▶ **YOUR GOAL**:
Only the lines with the string "night" are needed; return each of them from the entries below.

■ ■ ■ ■ ■ ■ ■

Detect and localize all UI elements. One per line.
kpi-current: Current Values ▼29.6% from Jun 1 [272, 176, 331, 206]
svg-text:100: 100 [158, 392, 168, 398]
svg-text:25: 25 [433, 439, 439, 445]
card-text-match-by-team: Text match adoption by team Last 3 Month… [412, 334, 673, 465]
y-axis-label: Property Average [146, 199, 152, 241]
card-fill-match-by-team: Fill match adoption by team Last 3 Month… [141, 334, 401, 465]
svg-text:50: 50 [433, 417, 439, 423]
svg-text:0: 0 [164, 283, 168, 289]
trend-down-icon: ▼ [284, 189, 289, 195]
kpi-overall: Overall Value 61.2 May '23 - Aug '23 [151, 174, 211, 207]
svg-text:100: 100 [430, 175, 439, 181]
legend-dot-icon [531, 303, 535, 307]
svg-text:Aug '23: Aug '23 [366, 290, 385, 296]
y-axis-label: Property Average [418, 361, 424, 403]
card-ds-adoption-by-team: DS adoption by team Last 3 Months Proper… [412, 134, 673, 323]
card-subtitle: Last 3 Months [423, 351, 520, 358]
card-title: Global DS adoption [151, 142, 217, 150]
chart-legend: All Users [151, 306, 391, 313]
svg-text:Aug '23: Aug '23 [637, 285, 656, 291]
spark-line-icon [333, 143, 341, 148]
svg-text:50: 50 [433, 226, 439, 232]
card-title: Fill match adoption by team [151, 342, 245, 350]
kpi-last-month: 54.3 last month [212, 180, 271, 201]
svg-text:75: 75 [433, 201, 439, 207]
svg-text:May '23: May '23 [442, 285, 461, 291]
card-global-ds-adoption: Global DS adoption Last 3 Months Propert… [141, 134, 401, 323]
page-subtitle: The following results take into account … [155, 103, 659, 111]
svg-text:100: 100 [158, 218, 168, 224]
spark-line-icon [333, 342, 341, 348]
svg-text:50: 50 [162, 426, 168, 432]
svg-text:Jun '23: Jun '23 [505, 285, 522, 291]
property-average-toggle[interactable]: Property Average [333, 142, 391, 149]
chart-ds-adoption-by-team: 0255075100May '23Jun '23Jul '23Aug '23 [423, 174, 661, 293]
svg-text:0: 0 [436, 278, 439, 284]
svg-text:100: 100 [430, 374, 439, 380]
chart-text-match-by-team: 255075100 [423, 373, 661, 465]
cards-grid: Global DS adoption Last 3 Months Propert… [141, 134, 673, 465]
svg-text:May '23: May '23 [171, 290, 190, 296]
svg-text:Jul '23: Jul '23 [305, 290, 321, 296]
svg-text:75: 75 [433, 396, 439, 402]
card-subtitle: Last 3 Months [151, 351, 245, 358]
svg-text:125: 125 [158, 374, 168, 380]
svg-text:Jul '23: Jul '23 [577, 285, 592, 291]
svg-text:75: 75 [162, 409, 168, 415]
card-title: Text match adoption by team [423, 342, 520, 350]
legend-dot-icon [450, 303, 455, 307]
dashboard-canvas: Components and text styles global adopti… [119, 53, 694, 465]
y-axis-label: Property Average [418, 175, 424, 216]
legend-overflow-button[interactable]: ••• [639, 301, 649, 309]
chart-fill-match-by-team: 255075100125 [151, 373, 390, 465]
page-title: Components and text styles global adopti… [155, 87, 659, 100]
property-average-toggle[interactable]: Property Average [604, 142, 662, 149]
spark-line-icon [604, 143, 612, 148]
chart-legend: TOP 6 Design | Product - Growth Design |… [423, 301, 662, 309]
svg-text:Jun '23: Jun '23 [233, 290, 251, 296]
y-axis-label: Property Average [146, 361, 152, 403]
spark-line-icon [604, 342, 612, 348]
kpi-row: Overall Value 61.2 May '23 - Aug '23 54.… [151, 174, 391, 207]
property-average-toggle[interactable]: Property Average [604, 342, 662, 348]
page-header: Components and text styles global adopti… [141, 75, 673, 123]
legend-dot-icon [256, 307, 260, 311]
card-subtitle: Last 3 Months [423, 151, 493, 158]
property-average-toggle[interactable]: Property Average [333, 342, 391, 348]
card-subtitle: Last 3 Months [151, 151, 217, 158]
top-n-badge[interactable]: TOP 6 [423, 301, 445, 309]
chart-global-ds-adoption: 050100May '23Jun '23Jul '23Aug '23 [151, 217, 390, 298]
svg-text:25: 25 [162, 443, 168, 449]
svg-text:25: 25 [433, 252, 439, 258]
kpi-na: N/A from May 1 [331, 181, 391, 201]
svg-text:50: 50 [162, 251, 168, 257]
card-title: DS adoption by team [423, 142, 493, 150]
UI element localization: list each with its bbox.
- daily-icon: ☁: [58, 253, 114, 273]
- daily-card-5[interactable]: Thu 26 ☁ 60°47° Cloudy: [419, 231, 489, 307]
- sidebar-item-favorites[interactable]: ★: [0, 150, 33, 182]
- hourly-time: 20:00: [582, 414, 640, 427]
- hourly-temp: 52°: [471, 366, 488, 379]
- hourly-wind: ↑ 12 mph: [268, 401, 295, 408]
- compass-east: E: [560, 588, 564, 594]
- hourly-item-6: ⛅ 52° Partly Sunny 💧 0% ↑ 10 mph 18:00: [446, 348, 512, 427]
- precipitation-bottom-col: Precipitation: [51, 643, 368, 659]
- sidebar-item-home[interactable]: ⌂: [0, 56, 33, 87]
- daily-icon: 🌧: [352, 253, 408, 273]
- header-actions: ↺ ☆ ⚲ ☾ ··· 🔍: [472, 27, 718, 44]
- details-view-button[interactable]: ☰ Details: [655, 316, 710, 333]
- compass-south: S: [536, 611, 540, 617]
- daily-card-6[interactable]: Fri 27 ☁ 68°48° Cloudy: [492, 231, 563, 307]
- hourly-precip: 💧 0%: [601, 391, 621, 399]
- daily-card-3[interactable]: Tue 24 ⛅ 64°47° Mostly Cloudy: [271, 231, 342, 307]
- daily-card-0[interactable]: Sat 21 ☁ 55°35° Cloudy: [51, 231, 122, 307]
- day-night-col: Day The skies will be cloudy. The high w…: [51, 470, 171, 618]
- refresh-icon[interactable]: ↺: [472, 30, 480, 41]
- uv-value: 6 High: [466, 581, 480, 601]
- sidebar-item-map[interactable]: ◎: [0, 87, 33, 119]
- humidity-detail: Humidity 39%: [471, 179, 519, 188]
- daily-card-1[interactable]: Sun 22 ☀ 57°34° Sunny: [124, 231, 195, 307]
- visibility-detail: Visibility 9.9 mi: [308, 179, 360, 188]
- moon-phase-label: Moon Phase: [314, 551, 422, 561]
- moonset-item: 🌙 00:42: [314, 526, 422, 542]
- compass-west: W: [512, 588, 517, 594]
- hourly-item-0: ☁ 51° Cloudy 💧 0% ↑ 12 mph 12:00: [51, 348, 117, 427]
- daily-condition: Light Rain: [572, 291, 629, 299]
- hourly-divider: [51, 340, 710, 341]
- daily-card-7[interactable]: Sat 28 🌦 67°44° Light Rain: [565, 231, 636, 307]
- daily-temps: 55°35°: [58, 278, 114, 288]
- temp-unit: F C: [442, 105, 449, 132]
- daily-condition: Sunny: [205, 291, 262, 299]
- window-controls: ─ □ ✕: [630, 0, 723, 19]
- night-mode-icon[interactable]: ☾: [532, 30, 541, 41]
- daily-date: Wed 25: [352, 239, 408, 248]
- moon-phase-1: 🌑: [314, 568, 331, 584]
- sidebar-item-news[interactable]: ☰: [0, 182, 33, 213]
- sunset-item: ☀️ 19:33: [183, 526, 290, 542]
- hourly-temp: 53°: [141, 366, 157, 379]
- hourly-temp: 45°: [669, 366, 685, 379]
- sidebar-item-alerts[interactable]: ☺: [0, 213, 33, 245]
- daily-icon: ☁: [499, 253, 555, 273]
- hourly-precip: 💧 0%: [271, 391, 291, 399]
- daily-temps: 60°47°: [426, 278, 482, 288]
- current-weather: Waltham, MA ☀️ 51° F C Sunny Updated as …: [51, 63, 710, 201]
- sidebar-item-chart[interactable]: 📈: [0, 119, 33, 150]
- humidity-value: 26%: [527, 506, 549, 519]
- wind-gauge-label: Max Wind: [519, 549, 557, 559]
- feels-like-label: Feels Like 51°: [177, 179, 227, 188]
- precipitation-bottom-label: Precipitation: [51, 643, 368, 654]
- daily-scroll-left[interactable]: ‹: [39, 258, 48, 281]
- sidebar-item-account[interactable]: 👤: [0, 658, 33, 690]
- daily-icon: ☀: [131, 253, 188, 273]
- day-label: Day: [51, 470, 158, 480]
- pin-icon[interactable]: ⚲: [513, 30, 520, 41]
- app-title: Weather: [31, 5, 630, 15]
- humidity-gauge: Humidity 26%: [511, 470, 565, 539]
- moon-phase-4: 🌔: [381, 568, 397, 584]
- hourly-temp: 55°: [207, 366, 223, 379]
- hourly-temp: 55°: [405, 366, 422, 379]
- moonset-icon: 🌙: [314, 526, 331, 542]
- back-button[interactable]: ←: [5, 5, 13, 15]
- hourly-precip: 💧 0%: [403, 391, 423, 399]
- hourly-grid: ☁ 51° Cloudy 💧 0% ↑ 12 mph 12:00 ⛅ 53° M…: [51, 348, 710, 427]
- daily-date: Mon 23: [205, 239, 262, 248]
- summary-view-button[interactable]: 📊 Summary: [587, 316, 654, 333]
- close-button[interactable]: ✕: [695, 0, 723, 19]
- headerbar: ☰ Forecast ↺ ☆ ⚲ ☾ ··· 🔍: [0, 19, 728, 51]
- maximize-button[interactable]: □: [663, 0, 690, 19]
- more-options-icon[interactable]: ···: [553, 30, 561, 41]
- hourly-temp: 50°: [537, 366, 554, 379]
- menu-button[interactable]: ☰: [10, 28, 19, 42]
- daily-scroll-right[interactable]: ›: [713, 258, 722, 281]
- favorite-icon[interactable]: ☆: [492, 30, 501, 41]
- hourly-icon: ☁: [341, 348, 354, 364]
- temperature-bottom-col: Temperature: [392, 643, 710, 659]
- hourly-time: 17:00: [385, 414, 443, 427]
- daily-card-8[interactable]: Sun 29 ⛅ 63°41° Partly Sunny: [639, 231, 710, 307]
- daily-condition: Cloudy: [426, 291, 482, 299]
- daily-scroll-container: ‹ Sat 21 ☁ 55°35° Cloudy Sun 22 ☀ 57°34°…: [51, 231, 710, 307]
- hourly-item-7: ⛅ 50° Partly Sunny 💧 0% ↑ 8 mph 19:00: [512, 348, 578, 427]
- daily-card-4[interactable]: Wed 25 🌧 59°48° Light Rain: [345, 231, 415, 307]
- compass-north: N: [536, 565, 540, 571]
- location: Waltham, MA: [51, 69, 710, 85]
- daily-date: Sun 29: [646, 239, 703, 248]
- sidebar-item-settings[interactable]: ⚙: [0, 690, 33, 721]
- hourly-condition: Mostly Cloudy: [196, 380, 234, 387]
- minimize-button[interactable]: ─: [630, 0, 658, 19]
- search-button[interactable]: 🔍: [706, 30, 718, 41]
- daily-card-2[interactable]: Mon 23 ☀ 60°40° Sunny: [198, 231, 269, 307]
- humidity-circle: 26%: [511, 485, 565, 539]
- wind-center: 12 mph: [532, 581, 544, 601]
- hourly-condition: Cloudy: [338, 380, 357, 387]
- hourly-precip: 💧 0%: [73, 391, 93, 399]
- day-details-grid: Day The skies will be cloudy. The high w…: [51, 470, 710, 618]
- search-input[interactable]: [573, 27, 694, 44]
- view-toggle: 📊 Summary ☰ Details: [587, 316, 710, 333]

■ ■ ■ ■ ■ ■ ■

▶ **TASK RESPONSE**:
- day-night-col: Day The skies will be cloudy. The high w…: [51, 470, 171, 618]
- night-mode-icon[interactable]: ☾: [532, 30, 541, 41]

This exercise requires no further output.